02 December 2013

Jaap van der Meer of TAUS on How We Can Reinvent Translation for a New Generation of Users

In your Translation technology Landscape Report published in April 2013, TAUS said that translation technology is at a deeply transformative point in its evolution, and that we were heading for a convergence era. Could you sum up for us this will mean for (Europe's) translation industry?

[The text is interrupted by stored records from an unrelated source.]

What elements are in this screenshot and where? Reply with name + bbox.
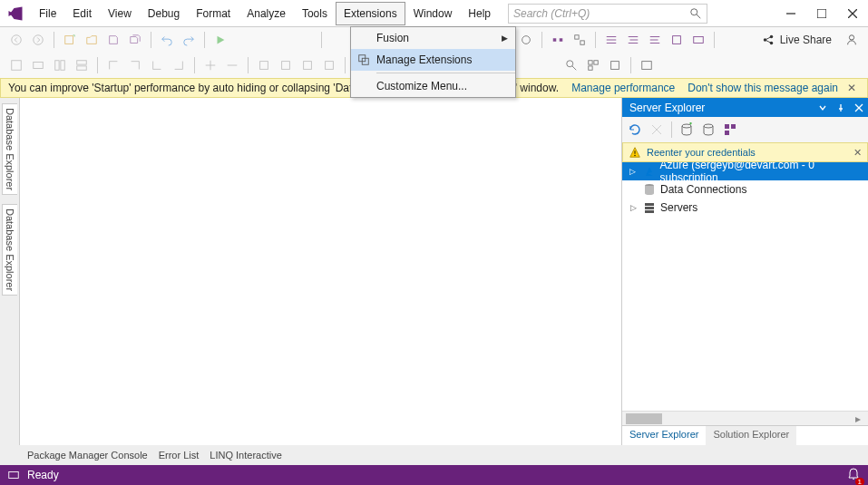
refresh-icon[interactable] <box>628 122 642 137</box>
panel-pin-button[interactable] <box>832 103 850 112</box>
svg-point-8 <box>12 35 22 45</box>
menu-format[interactable]: Format <box>188 2 239 25</box>
panel-close-button[interactable] <box>850 103 868 112</box>
start-debug-button[interactable] <box>211 31 229 49</box>
menu-tools[interactable]: Tools <box>294 2 336 25</box>
toolbar-icon[interactable] <box>689 31 707 49</box>
toolbar-icon[interactable] <box>223 56 241 74</box>
toolbar-icon[interactable] <box>201 56 219 74</box>
toolbar-icon[interactable] <box>170 56 188 74</box>
scrollbar-thumb[interactable] <box>626 413 662 424</box>
svg-rect-43 <box>304 62 312 70</box>
chevron-right-icon: ▶ <box>502 34 508 43</box>
db-icon[interactable] <box>701 122 716 137</box>
toolbar-icon[interactable] <box>298 56 317 74</box>
search-icon <box>689 7 702 20</box>
toolbar-icon[interactable] <box>606 56 624 74</box>
tab-server-explorer[interactable]: Server Explorer <box>622 426 706 445</box>
toolbar-icon[interactable] <box>638 56 656 74</box>
side-tab-db-explorer-2[interactable]: Database Explorer <box>2 204 17 296</box>
db-icon <box>642 182 657 197</box>
bottom-tool-tabs: Package Manager Console Error List LINQ … <box>0 445 868 465</box>
menu-extensions[interactable]: Extensions <box>336 2 405 25</box>
open-file-button[interactable] <box>83 31 101 49</box>
dropdown-item-customize-menu-[interactable]: Customize Menu... <box>351 75 515 97</box>
svg-rect-66 <box>645 207 654 209</box>
toolbar-icon[interactable] <box>126 56 144 74</box>
svg-point-0 <box>691 8 697 15</box>
toolbar-icon[interactable] <box>571 31 589 49</box>
panel-dropdown-button[interactable] <box>814 103 832 112</box>
svg-rect-27 <box>694 37 704 44</box>
tree-node[interactable]: ▷Servers <box>622 199 868 217</box>
reenter-credentials-link[interactable]: Reenter your credentials <box>647 147 848 158</box>
tree-node[interactable]: ▷Azure (sergeyb@devart.com - 0 subscript… <box>622 162 868 180</box>
svg-rect-44 <box>326 62 334 70</box>
tab-error-list[interactable]: Error List <box>159 450 200 461</box>
menu-window[interactable]: Window <box>405 2 461 25</box>
svg-rect-59 <box>725 124 729 129</box>
search-box[interactable]: Search (Ctrl+Q) <box>508 4 707 24</box>
manage-performance-link[interactable]: Manage performance <box>571 82 675 94</box>
minimize-button[interactable] <box>775 1 806 26</box>
tree-expander[interactable]: ▷ <box>628 167 639 176</box>
toolbar-icon[interactable] <box>602 31 620 49</box>
toolbar-icon[interactable] <box>29 56 47 74</box>
toolbar-icon[interactable] <box>277 56 295 74</box>
close-button[interactable] <box>837 1 868 26</box>
server-explorer-panel: Server Explorer Reenter your credentials… <box>621 98 868 445</box>
redo-button[interactable] <box>180 31 198 49</box>
maximize-button[interactable] <box>806 1 837 26</box>
connect-db-icon[interactable] <box>679 122 694 137</box>
notifications-button[interactable]: 1 <box>846 467 861 484</box>
menu-help[interactable]: Help <box>460 2 499 25</box>
dropdown-item-manage-extensions[interactable]: Manage Extensions <box>351 49 515 71</box>
save-button[interactable] <box>104 31 122 49</box>
toolbar-icon[interactable] <box>255 56 273 74</box>
live-share-label: Live Share <box>780 34 832 46</box>
tree-node-label: Servers <box>660 201 697 214</box>
live-share-button[interactable]: Live Share <box>762 34 832 46</box>
new-project-button[interactable] <box>61 31 79 49</box>
nav-back-button[interactable] <box>7 31 25 49</box>
save-all-button[interactable] <box>126 31 144 49</box>
toolbar-icon[interactable] <box>517 31 535 49</box>
server-explorer-tree: ▷Azure (sergeyb@devart.com - 0 subscript… <box>622 162 868 411</box>
tab-linq-interactive[interactable]: LINQ Interactive <box>210 450 281 461</box>
dropdown-item-fusion[interactable]: Fusion▶ <box>351 27 515 49</box>
menu-debug[interactable]: Debug <box>140 2 188 25</box>
tab-package-manager[interactable]: Package Manager Console <box>27 450 148 461</box>
dismiss-message-link[interactable]: Don't show this message again <box>688 82 838 94</box>
toolbar-icon[interactable] <box>73 56 91 74</box>
tree-expander[interactable]: ▷ <box>628 203 639 212</box>
toolbar-icon[interactable] <box>624 31 642 49</box>
menu-file[interactable]: File <box>31 2 64 25</box>
warning-icon <box>629 146 641 159</box>
svg-point-9 <box>34 35 44 45</box>
toolbar-icon[interactable] <box>104 56 122 74</box>
menu-view[interactable]: View <box>100 2 140 25</box>
toolbar-icon[interactable] <box>646 31 664 49</box>
panel-title: Server Explorer <box>629 102 814 114</box>
toolbar-icon[interactable] <box>549 31 567 49</box>
menu-edit[interactable]: Edit <box>64 2 100 25</box>
user-icon[interactable] <box>843 31 861 49</box>
svg-point-30 <box>769 42 773 45</box>
undo-button[interactable] <box>158 31 176 49</box>
toolbar-icon[interactable] <box>51 56 69 74</box>
services-icon[interactable] <box>723 122 737 137</box>
menu-analyze[interactable]: Analyze <box>239 2 294 25</box>
close-icon[interactable]: ✕ <box>853 147 862 159</box>
horizontal-scrollbar[interactable]: ▸ <box>622 411 868 425</box>
share-icon <box>762 34 775 46</box>
toolbar-icon[interactable] <box>584 56 602 74</box>
tab-solution-explorer[interactable]: Solution Explorer <box>706 426 796 445</box>
toolbar-icon[interactable] <box>148 56 166 74</box>
toolbar-icon[interactable] <box>562 56 580 74</box>
toolbar-icon[interactable] <box>7 56 25 74</box>
toolbar-icon[interactable] <box>320 56 338 74</box>
close-icon[interactable]: ✕ <box>847 82 860 94</box>
nav-forward-button[interactable] <box>29 31 47 49</box>
toolbar-icon[interactable] <box>668 31 686 49</box>
side-tab-db-explorer[interactable]: Database Explorer <box>2 103 17 195</box>
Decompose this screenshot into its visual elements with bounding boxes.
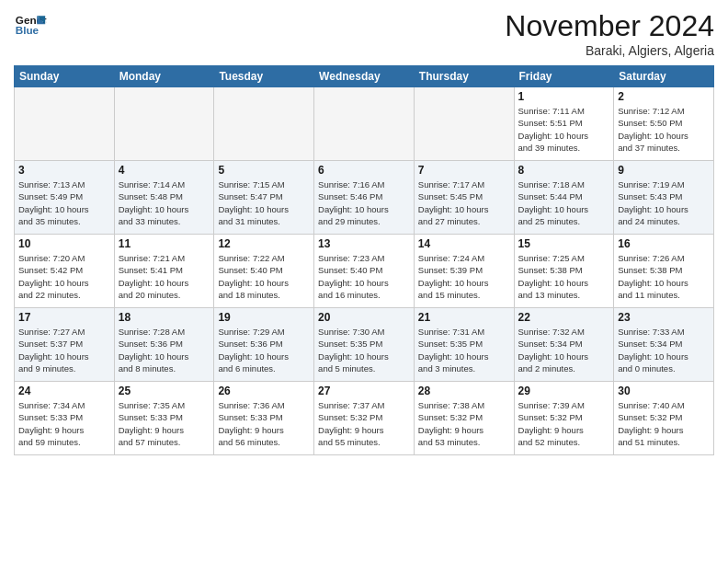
day-number: 25 [119, 385, 210, 397]
day-number: 13 [318, 237, 410, 250]
day-number: 18 [119, 311, 210, 324]
day-number: 24 [18, 385, 110, 397]
day-info: Sunrise: 7:11 AM Sunset: 5:51 PM Dayligh… [518, 105, 610, 154]
calendar-cell: 11Sunrise: 7:21 AM Sunset: 5:41 PM Dayli… [114, 235, 214, 308]
calendar-cell [214, 87, 314, 161]
day-number: 30 [618, 385, 710, 397]
weekday-header: Wednesday [314, 66, 415, 87]
day-info: Sunrise: 7:28 AM Sunset: 5:36 PM Dayligh… [119, 326, 210, 374]
day-info: Sunrise: 7:33 AM Sunset: 5:34 PM Dayligh… [618, 326, 710, 374]
calendar-header-row: SundayMondayTuesdayWednesdayThursdayFrid… [15, 66, 714, 87]
weekday-header: Thursday [414, 66, 514, 87]
day-info: Sunrise: 7:32 AM Sunset: 5:34 PM Dayligh… [518, 326, 610, 374]
title-block: November 2024 Baraki, Algiers, Algeria [505, 9, 714, 58]
day-info: Sunrise: 7:27 AM Sunset: 5:37 PM Dayligh… [18, 326, 110, 374]
day-number: 1 [518, 90, 610, 103]
day-number: 14 [418, 237, 510, 250]
calendar-cell [114, 87, 214, 161]
calendar-cell: 18Sunrise: 7:28 AM Sunset: 5:36 PM Dayli… [114, 308, 214, 382]
day-number: 15 [518, 237, 610, 250]
day-info: Sunrise: 7:19 AM Sunset: 5:43 PM Dayligh… [618, 178, 710, 227]
day-number: 27 [318, 385, 410, 397]
calendar-cell: 24Sunrise: 7:34 AM Sunset: 5:33 PM Dayli… [15, 382, 115, 455]
calendar-cell: 30Sunrise: 7:40 AM Sunset: 5:32 PM Dayli… [614, 382, 714, 455]
day-number: 4 [119, 164, 210, 177]
calendar-cell: 5Sunrise: 7:15 AM Sunset: 5:47 PM Daylig… [214, 161, 314, 235]
day-info: Sunrise: 7:34 AM Sunset: 5:33 PM Dayligh… [18, 399, 110, 448]
calendar-cell: 12Sunrise: 7:22 AM Sunset: 5:40 PM Dayli… [214, 235, 314, 308]
day-info: Sunrise: 7:13 AM Sunset: 5:49 PM Dayligh… [18, 178, 110, 227]
day-info: Sunrise: 7:17 AM Sunset: 5:45 PM Dayligh… [418, 178, 510, 227]
calendar-cell: 10Sunrise: 7:20 AM Sunset: 5:42 PM Dayli… [15, 235, 115, 308]
calendar-cell: 29Sunrise: 7:39 AM Sunset: 5:32 PM Dayli… [514, 382, 614, 455]
calendar-cell [414, 87, 514, 161]
day-number: 28 [418, 385, 510, 397]
logo-icon: General Blue [14, 9, 47, 42]
day-info: Sunrise: 7:21 AM Sunset: 5:41 PM Dayligh… [119, 252, 210, 301]
calendar-cell: 25Sunrise: 7:35 AM Sunset: 5:33 PM Dayli… [114, 382, 214, 455]
calendar-cell: 3Sunrise: 7:13 AM Sunset: 5:49 PM Daylig… [15, 161, 115, 235]
day-info: Sunrise: 7:25 AM Sunset: 5:38 PM Dayligh… [518, 252, 610, 301]
day-number: 11 [119, 237, 210, 250]
svg-text:Blue: Blue [16, 24, 40, 36]
day-number: 21 [418, 311, 510, 324]
day-number: 29 [518, 385, 610, 397]
calendar-week-row: 10Sunrise: 7:20 AM Sunset: 5:42 PM Dayli… [15, 235, 714, 308]
day-info: Sunrise: 7:38 AM Sunset: 5:32 PM Dayligh… [418, 399, 510, 448]
calendar-cell: 7Sunrise: 7:17 AM Sunset: 5:45 PM Daylig… [414, 161, 514, 235]
day-number: 26 [218, 385, 310, 397]
weekday-header: Friday [514, 66, 614, 87]
day-number: 5 [218, 164, 310, 177]
location-subtitle: Baraki, Algiers, Algeria [505, 43, 714, 58]
day-info: Sunrise: 7:23 AM Sunset: 5:40 PM Dayligh… [318, 252, 410, 301]
day-number: 7 [418, 164, 510, 177]
calendar-cell: 17Sunrise: 7:27 AM Sunset: 5:37 PM Dayli… [15, 308, 115, 382]
day-info: Sunrise: 7:14 AM Sunset: 5:48 PM Dayligh… [119, 178, 210, 227]
calendar-week-row: 17Sunrise: 7:27 AM Sunset: 5:37 PM Dayli… [15, 308, 714, 382]
day-info: Sunrise: 7:24 AM Sunset: 5:39 PM Dayligh… [418, 252, 510, 301]
calendar-cell: 1Sunrise: 7:11 AM Sunset: 5:51 PM Daylig… [514, 87, 614, 161]
day-info: Sunrise: 7:35 AM Sunset: 5:33 PM Dayligh… [119, 399, 210, 448]
calendar-page: General Blue November 2024 Baraki, Algie… [0, 0, 728, 563]
day-info: Sunrise: 7:31 AM Sunset: 5:35 PM Dayligh… [418, 326, 510, 374]
day-number: 3 [18, 164, 110, 177]
day-number: 20 [318, 311, 410, 324]
calendar-week-row: 24Sunrise: 7:34 AM Sunset: 5:33 PM Dayli… [15, 382, 714, 455]
day-info: Sunrise: 7:29 AM Sunset: 5:36 PM Dayligh… [218, 326, 310, 374]
day-number: 10 [18, 237, 110, 250]
calendar-cell: 19Sunrise: 7:29 AM Sunset: 5:36 PM Dayli… [214, 308, 314, 382]
calendar-cell: 2Sunrise: 7:12 AM Sunset: 5:50 PM Daylig… [614, 87, 714, 161]
day-number: 12 [218, 237, 310, 250]
calendar-cell: 14Sunrise: 7:24 AM Sunset: 5:39 PM Dayli… [414, 235, 514, 308]
day-info: Sunrise: 7:30 AM Sunset: 5:35 PM Dayligh… [318, 326, 410, 374]
calendar-cell [314, 87, 415, 161]
calendar-cell: 23Sunrise: 7:33 AM Sunset: 5:34 PM Dayli… [614, 308, 714, 382]
calendar-cell: 16Sunrise: 7:26 AM Sunset: 5:38 PM Dayli… [614, 235, 714, 308]
day-number: 16 [618, 237, 710, 250]
day-number: 9 [618, 164, 710, 177]
day-number: 2 [618, 90, 710, 103]
logo: General Blue [14, 9, 47, 42]
day-info: Sunrise: 7:15 AM Sunset: 5:47 PM Dayligh… [218, 178, 310, 227]
header: General Blue November 2024 Baraki, Algie… [14, 9, 714, 58]
weekday-header: Monday [114, 66, 214, 87]
calendar-cell: 27Sunrise: 7:37 AM Sunset: 5:32 PM Dayli… [314, 382, 415, 455]
calendar-cell: 21Sunrise: 7:31 AM Sunset: 5:35 PM Dayli… [414, 308, 514, 382]
day-number: 22 [518, 311, 610, 324]
calendar-cell: 9Sunrise: 7:19 AM Sunset: 5:43 PM Daylig… [614, 161, 714, 235]
day-info: Sunrise: 7:26 AM Sunset: 5:38 PM Dayligh… [618, 252, 710, 301]
weekday-header: Saturday [614, 66, 714, 87]
day-info: Sunrise: 7:40 AM Sunset: 5:32 PM Dayligh… [618, 399, 710, 448]
day-number: 6 [318, 164, 410, 177]
calendar-cell: 4Sunrise: 7:14 AM Sunset: 5:48 PM Daylig… [114, 161, 214, 235]
calendar-cell: 15Sunrise: 7:25 AM Sunset: 5:38 PM Dayli… [514, 235, 614, 308]
calendar-cell: 20Sunrise: 7:30 AM Sunset: 5:35 PM Dayli… [314, 308, 415, 382]
day-number: 17 [18, 311, 110, 324]
day-info: Sunrise: 7:12 AM Sunset: 5:50 PM Dayligh… [618, 105, 710, 154]
calendar-week-row: 3Sunrise: 7:13 AM Sunset: 5:49 PM Daylig… [15, 161, 714, 235]
calendar-cell: 6Sunrise: 7:16 AM Sunset: 5:46 PM Daylig… [314, 161, 415, 235]
day-info: Sunrise: 7:22 AM Sunset: 5:40 PM Dayligh… [218, 252, 310, 301]
calendar-cell: 13Sunrise: 7:23 AM Sunset: 5:40 PM Dayli… [314, 235, 415, 308]
weekday-header: Sunday [15, 66, 115, 87]
calendar-cell: 8Sunrise: 7:18 AM Sunset: 5:44 PM Daylig… [514, 161, 614, 235]
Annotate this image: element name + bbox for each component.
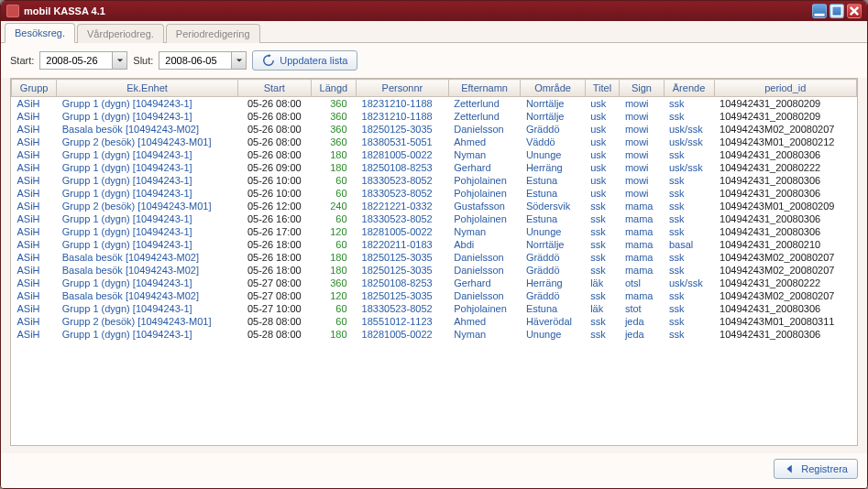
column-header[interactable]: Personnr (357, 80, 449, 97)
table-cell: basal (664, 238, 714, 251)
table-cell: usk (585, 187, 620, 200)
table-cell: 60 (311, 302, 356, 315)
update-list-label: Uppdatera lista (280, 55, 347, 66)
end-date-input[interactable] (159, 53, 231, 68)
arrow-left-icon (784, 462, 797, 475)
register-label: Registrera (801, 463, 848, 474)
table-cell: usk (585, 110, 620, 123)
column-header[interactable]: Längd (311, 80, 356, 97)
table-row[interactable]: ASiHBasala besök [10494243-M02]05-26 08:… (12, 123, 857, 136)
tab-bar: Besöksreg. Vårdperiodreg. Periodredigeri… (1, 21, 867, 43)
table-cell: 104942431_20080222 (714, 161, 856, 174)
table-cell: 05-28 08:00 (237, 315, 311, 328)
table-row[interactable]: ASiHGrupp 1 (dygn) [10494243-1]05-26 09:… (12, 161, 857, 174)
table-cell: Estuna (521, 212, 585, 225)
table-cell: 60 (311, 238, 356, 251)
table-cell: ssk (664, 264, 714, 277)
table-cell: mowi (620, 97, 664, 111)
table-cell: jeda (620, 328, 664, 341)
end-date-dropdown-button[interactable] (231, 52, 246, 69)
close-icon (848, 5, 861, 17)
table-cell: ssk (585, 251, 620, 264)
start-date-combo[interactable] (39, 51, 127, 70)
table-cell: läk (585, 277, 620, 289)
table-cell: Nyman (448, 328, 521, 341)
table-cell: mowi (620, 174, 664, 187)
table-cell: Ununge (521, 148, 585, 161)
svg-rect-1 (831, 5, 841, 16)
table-cell: Danielsson (448, 289, 521, 302)
title-bar: mobil KASSA 4.1 (1, 1, 867, 21)
column-header[interactable]: Ek.Enhet (57, 80, 238, 97)
column-header[interactable]: Område (521, 80, 585, 97)
table-cell: ASiH (12, 238, 57, 251)
table-row[interactable]: ASiHGrupp 1 (dygn) [10494243-1]05-26 18:… (12, 238, 857, 251)
table-row[interactable]: ASiHGrupp 1 (dygn) [10494243-1]05-27 10:… (12, 302, 857, 315)
table-cell: ASiH (12, 315, 57, 328)
table-row[interactable]: ASiHBasala besök [10494243-M02]05-26 18:… (12, 264, 857, 277)
table-cell: 05-26 08:00 (237, 148, 311, 161)
table-row[interactable]: ASiHGrupp 1 (dygn) [10494243-1]05-26 16:… (12, 212, 857, 225)
table-row[interactable]: ASiHGrupp 1 (dygn) [10494243-1]05-26 10:… (12, 187, 857, 200)
register-button[interactable]: Registrera (774, 459, 858, 479)
table-row[interactable]: ASiHGrupp 1 (dygn) [10494243-1]05-28 08:… (12, 328, 857, 341)
table-cell: 60 (311, 315, 356, 328)
visits-grid[interactable]: GruppEk.EnhetStartLängdPersonnrEfternamn… (10, 78, 858, 446)
table-cell: ASiH (12, 289, 57, 302)
table-cell: ssk (664, 289, 714, 302)
column-header[interactable]: Efternamn (448, 80, 521, 97)
slut-label: Slut: (133, 55, 153, 66)
column-header[interactable]: Ärende (664, 80, 714, 97)
table-cell: Norrtälje (521, 238, 585, 251)
start-date-dropdown-button[interactable] (112, 52, 126, 69)
table-row[interactable]: ASiHBasala besök [10494243-M02]05-26 18:… (12, 251, 857, 264)
table-cell: 05-26 10:00 (237, 187, 311, 200)
table-cell: ssk (664, 148, 714, 161)
table-cell: 180 (311, 251, 356, 264)
start-date-input[interactable] (40, 53, 112, 68)
table-cell: ASiH (12, 97, 57, 111)
table-cell: läk (585, 302, 620, 315)
table-row[interactable]: ASiHGrupp 1 (dygn) [10494243-1]05-26 08:… (12, 110, 857, 123)
minimize-icon (813, 5, 826, 17)
column-header[interactable]: Grupp (12, 80, 57, 97)
table-row[interactable]: ASiHGrupp 2 (besök) [10494243-M01]05-28 … (12, 315, 857, 328)
table-cell: 18250125-3035 (357, 289, 449, 302)
table-cell: jeda (620, 315, 664, 328)
table-cell: 05-26 08:00 (237, 97, 311, 111)
table-cell: 18330523-8052 (357, 212, 449, 225)
table-cell: 18250125-3035 (357, 251, 449, 264)
table-row[interactable]: ASiHGrupp 1 (dygn) [10494243-1]05-26 08:… (12, 148, 857, 161)
tab-vardperiodreg[interactable]: Vårdperiodreg. (77, 24, 164, 43)
table-cell: mama (620, 264, 664, 277)
update-list-button[interactable]: Uppdatera lista (252, 50, 357, 71)
column-header[interactable]: Sign (620, 80, 664, 97)
table-row[interactable]: ASiHGrupp 1 (dygn) [10494243-1]05-26 08:… (12, 97, 857, 111)
table-row[interactable]: ASiHGrupp 1 (dygn) [10494243-1]05-27 08:… (12, 277, 857, 289)
column-header[interactable]: Start (237, 80, 311, 97)
table-cell: ASiH (12, 110, 57, 123)
end-date-combo[interactable] (159, 51, 247, 70)
table-cell: 360 (311, 110, 356, 123)
table-cell: mowi (620, 187, 664, 200)
table-row[interactable]: ASiHGrupp 2 (besök) [10494243-M01]05-26 … (12, 200, 857, 212)
table-cell: ssk (585, 238, 620, 251)
table-cell: 18231210-1188 (357, 97, 449, 111)
table-cell: 05-26 10:00 (237, 174, 311, 187)
table-row[interactable]: ASiHBasala besök [10494243-M02]05-27 08:… (12, 289, 857, 302)
table-cell: 360 (311, 277, 356, 289)
tab-periodredigering[interactable]: Periodredigering (166, 24, 260, 43)
table-row[interactable]: ASiHGrupp 1 (dygn) [10494243-1]05-26 17:… (12, 225, 857, 238)
column-header[interactable]: period_id (714, 80, 856, 97)
tab-besoksreg[interactable]: Besöksreg. (5, 23, 75, 43)
refresh-icon (262, 54, 275, 67)
table-row[interactable]: ASiHGrupp 2 (besök) [10494243-M01]05-26 … (12, 136, 857, 148)
table-row[interactable]: ASiHGrupp 1 (dygn) [10494243-1]05-26 10:… (12, 174, 857, 187)
maximize-button[interactable] (830, 4, 844, 18)
table-cell: mowi (620, 148, 664, 161)
minimize-button[interactable] (812, 4, 827, 18)
table-cell: Pohjolainen (448, 187, 521, 200)
close-button[interactable] (847, 4, 862, 18)
table-cell: usk/ssk (664, 136, 714, 148)
column-header[interactable]: Titel (585, 80, 620, 97)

JVDM : This convergence – as we say in the Translation Technology Landscape report – comes from three different angles: the technology, the functional (or business) and the social. The simplest example of the technology convergence is the fusion of speech and translation technology. It is so natural that we are moving towards speech-to-speech translation. We have seen demos of that at TAUS conferences and it’s clear that the technology integration still needs more work, but I think we will see some rapid evolution on this front. The functional convergence has started already earlier: it’s all the different disciplines and functions in organizations looking at the relevance and value of translation. Once you have a relatively simple and somewhat automated process for translation, everyone will come to you and ask you to plug in: customer support, social media, marketing, search and so on. Translation and localisation managers are becoming very popular. Social convergence is completely in the hands of the users, the community, and the crowd. Adding self-service (machine) translate buttons to online support sites for instance can make a world of difference. What this all means for the (European) translation industry is that we have to reinvent ourselves: both the way we set up processes and use technology and the way we set up our business and pricing models. We are making a shift from a static model to a dynamic model where the customer and the user have many different options and quality levels for translation

Data-driven translation tech has now become a core feature of the translation landscape. Are there any legal, technical or commercial questions that TAUS is interested in solving in relation to the "market" for language data?

JVDM : Yes, technically it is still very complicated to train MT engines. TAUS would like to make it simpler. In the coming year we will add new features to the TAUS Data repository to allow users to identify data that are really close to the domain or industry for which they need to customize or train an engine. We call this the Matching Scores feature that is based on semantic clustering techniques. We are also considering setting up a library of language, translation and reordering models to help fast-track and fine-tune the development and customization of MT engines. That is quite an ambitious project but with the 55 billion words in 2,200 language pairs already in the data repository we have the right basis for it. Legally, yes of course, we are all still struggling with an outdated copyright law. I hope that policy-makers in Europe will recognize this issue and address it.

Will the emergence of new "device-based" and user-pulled translation apps that you mention in your report have any serious impact on the market as we know it for commercial translation? Or will the market just keep growing exponentially due to the massive creation of content?

JVDM : Our prediction is that the ubiquitous availability of translation will only drive the demand for professional and business-to-business translation at all levels. This means that business customers will look at their vendors to supply translation at different quality levels: from real-time customized MT to personalized transcreation and hyperlocalisation. We think there will be growth at all levels. The challenge though will be to establish the references and metrics that help all of us to deliver upon expectations. At our TAUS Annual Conference in 2012 we set up a competition for innovation insiders and innovation invaders in the translation sector. I think we will see many more innovators coming into the translation sectors with fresh ideas on how to differentiate the offerings.

TAUS is eight years old this year. Can you tell us how the organisation is evolving to address the changing needs of the industry?

JVDM : TAUS has evolved from a think tank to a platform for shared industry services, from ideas to execution. We set up the TAUS Data repository in 2008 and since 2010 we have started developing the Dynamic Quality Framework. Both the data sharing and the translation quality evaluation platform are good examples of general industry support services that benefit all industry stakeholders. They help the industry to mature and add credibility. TAUS provides a unique service as a neutral and objective industry platform.